I think I heard this story in a statistics class in Berkeley in 1955. Fishing boats would spend weeks at sea and do some processing immediately after the fish were caught. The livers were especially valuable and were promptly extracted, put into cans and frozen. Liver quality varied and the buyers of the frozen liver needed to sample the quality without thawing the livers. The cans were cylindrical. They would sample by drilling a thin hole thru from one rim to the opposite point on the other rim of the can, passing thru the center of the can.

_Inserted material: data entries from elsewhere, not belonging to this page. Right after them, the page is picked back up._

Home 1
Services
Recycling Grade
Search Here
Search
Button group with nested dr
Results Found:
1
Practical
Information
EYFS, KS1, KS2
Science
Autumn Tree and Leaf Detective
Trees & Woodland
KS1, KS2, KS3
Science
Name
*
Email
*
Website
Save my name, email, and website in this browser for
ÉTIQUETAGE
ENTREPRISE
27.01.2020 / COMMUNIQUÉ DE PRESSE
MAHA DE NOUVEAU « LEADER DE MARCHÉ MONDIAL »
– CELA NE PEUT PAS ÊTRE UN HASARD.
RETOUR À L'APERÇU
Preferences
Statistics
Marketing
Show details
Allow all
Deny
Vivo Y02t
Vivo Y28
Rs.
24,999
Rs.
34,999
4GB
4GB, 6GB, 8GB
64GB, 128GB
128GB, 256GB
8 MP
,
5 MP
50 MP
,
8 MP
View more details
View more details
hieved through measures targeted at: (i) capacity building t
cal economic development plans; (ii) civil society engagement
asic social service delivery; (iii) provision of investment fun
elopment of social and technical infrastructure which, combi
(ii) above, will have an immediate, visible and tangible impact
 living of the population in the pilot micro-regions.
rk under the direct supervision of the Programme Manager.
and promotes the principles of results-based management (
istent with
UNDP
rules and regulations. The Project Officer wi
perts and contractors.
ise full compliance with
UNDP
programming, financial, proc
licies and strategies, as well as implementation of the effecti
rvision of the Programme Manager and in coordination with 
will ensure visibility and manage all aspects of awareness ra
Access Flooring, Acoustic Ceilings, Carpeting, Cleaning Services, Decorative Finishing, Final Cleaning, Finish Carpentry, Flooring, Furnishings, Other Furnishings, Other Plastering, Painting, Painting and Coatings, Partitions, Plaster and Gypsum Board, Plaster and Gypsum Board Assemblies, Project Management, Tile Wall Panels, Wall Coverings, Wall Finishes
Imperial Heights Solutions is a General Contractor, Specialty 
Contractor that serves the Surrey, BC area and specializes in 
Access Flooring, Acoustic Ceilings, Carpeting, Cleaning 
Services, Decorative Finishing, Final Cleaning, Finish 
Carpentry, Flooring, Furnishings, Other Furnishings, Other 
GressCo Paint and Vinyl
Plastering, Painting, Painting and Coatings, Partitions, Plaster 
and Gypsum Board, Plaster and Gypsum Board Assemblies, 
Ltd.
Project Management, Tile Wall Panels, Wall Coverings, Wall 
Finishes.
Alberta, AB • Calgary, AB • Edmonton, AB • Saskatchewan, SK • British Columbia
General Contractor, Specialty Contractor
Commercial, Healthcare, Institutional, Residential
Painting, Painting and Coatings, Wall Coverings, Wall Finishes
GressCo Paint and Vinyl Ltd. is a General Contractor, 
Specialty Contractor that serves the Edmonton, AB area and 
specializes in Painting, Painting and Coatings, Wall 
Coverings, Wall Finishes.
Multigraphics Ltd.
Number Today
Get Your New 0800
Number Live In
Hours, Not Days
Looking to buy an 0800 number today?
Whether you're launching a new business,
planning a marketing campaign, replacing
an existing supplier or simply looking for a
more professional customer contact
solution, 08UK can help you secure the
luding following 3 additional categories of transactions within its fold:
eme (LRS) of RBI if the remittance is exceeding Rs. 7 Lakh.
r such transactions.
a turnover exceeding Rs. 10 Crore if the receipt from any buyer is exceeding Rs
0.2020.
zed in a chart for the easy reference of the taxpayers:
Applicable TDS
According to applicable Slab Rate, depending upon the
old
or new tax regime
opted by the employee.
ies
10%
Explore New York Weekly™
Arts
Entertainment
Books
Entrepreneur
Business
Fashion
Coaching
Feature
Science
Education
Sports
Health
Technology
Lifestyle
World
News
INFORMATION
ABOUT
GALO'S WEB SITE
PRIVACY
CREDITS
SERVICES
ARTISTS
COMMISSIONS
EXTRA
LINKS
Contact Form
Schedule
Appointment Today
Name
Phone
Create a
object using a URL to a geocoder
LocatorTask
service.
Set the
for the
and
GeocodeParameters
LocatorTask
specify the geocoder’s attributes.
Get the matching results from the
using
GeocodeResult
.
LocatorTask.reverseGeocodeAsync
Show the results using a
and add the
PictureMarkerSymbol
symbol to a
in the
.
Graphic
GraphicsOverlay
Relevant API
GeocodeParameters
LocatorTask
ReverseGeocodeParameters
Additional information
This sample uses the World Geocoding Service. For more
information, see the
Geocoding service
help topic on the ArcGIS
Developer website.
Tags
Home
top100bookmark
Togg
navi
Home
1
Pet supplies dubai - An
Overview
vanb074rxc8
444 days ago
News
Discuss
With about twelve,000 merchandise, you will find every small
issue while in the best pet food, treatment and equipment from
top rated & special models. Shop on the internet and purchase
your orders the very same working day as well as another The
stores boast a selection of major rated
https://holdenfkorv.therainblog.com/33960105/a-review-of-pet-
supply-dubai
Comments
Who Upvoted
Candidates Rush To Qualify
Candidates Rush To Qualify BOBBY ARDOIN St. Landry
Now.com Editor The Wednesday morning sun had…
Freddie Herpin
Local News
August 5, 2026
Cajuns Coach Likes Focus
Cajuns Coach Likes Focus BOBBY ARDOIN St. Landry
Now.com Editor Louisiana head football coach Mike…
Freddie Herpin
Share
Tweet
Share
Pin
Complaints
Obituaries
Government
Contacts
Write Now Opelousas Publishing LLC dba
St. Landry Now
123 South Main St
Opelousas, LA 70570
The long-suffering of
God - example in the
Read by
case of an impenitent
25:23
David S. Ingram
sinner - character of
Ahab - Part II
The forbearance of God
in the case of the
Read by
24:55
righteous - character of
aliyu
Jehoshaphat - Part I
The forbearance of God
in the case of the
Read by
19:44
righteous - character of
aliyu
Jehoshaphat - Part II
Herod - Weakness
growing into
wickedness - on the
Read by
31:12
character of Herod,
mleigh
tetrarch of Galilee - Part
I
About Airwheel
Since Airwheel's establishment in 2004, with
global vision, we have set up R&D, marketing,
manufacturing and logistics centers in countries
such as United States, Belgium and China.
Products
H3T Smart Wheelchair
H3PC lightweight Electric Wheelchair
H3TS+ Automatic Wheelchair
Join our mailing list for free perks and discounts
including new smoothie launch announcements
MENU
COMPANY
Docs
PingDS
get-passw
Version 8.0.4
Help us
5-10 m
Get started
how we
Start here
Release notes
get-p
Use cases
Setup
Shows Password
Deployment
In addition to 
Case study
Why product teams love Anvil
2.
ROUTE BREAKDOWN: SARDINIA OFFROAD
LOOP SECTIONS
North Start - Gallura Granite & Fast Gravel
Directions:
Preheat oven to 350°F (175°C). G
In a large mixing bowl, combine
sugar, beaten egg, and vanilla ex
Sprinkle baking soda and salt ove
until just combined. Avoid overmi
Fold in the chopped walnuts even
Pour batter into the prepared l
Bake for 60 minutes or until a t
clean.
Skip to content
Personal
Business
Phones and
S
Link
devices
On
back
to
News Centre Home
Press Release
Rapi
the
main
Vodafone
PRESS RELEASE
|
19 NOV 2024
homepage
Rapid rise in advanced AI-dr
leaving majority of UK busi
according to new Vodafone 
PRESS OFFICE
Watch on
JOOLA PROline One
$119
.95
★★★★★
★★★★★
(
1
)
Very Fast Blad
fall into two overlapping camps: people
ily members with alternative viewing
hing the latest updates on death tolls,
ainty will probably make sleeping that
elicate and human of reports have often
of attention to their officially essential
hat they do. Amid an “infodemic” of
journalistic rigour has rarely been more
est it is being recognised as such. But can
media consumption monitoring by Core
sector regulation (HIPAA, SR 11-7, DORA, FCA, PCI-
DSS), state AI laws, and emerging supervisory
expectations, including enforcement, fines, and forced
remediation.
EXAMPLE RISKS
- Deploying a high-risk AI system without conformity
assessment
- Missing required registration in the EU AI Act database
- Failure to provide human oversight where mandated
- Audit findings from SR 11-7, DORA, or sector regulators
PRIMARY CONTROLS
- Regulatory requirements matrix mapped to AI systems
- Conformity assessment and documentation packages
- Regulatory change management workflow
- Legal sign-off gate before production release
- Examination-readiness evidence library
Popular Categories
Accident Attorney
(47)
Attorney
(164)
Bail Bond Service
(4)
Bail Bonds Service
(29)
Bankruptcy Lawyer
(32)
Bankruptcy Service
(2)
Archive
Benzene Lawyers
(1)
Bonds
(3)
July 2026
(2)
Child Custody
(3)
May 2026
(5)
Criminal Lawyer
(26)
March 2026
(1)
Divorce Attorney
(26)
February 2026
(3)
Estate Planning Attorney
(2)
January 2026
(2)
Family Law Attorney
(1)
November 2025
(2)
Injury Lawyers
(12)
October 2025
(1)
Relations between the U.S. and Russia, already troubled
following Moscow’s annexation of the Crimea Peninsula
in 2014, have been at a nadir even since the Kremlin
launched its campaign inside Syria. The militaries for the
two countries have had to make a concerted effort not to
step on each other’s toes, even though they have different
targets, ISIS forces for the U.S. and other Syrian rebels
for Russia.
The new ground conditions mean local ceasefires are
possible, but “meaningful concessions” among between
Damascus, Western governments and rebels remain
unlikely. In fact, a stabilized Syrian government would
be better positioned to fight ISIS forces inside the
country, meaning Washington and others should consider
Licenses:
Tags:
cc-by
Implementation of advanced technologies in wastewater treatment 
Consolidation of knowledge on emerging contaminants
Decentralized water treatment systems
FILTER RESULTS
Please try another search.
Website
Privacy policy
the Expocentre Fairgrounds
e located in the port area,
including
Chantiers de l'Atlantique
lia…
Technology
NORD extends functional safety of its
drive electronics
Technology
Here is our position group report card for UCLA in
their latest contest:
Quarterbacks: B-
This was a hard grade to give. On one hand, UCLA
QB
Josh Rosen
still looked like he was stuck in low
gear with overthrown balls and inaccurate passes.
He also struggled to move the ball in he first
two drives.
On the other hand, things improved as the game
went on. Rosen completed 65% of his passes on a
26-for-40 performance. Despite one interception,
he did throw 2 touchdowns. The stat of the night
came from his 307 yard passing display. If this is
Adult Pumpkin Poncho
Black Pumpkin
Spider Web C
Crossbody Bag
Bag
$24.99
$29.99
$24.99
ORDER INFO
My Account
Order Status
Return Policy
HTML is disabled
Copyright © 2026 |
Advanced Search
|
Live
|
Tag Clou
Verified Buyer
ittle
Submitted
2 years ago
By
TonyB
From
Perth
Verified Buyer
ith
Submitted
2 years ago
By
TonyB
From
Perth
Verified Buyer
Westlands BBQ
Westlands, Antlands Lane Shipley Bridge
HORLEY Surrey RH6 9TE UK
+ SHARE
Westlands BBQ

This sampling was done in view of the sellers. The buyers discovered that the samples were assaying higher than the thawed livers and that they were thus paying too much. Closer examination of the content of the cans revealed that for extreme values of z and small values of r, or mid values of z and large values of r, the quality was poor. Elsewhere it was good. The samples went thru the good stuff. Testing was changed a few times and each time, after the new testing was understood, the same problem arose.
Finally a bit of continuous game theory was invoked resulting in the follow testing procedure: Choose r1 and r2 randomly from the uniform distribution between 0 and the can’s radius. Choose a random φ between 0 and 2π. Drill a sample parallel to the can’s axis thru a point in the can’s top whose polar coordinates are <max(r1, r2), φ>. The resulting sample covers any point in the can with the same density.
The game was over and the samplers had won, but not without some applied probability theory. The fishers lost not because they were uneducated, which they were, but because this is the game theoretical outcome.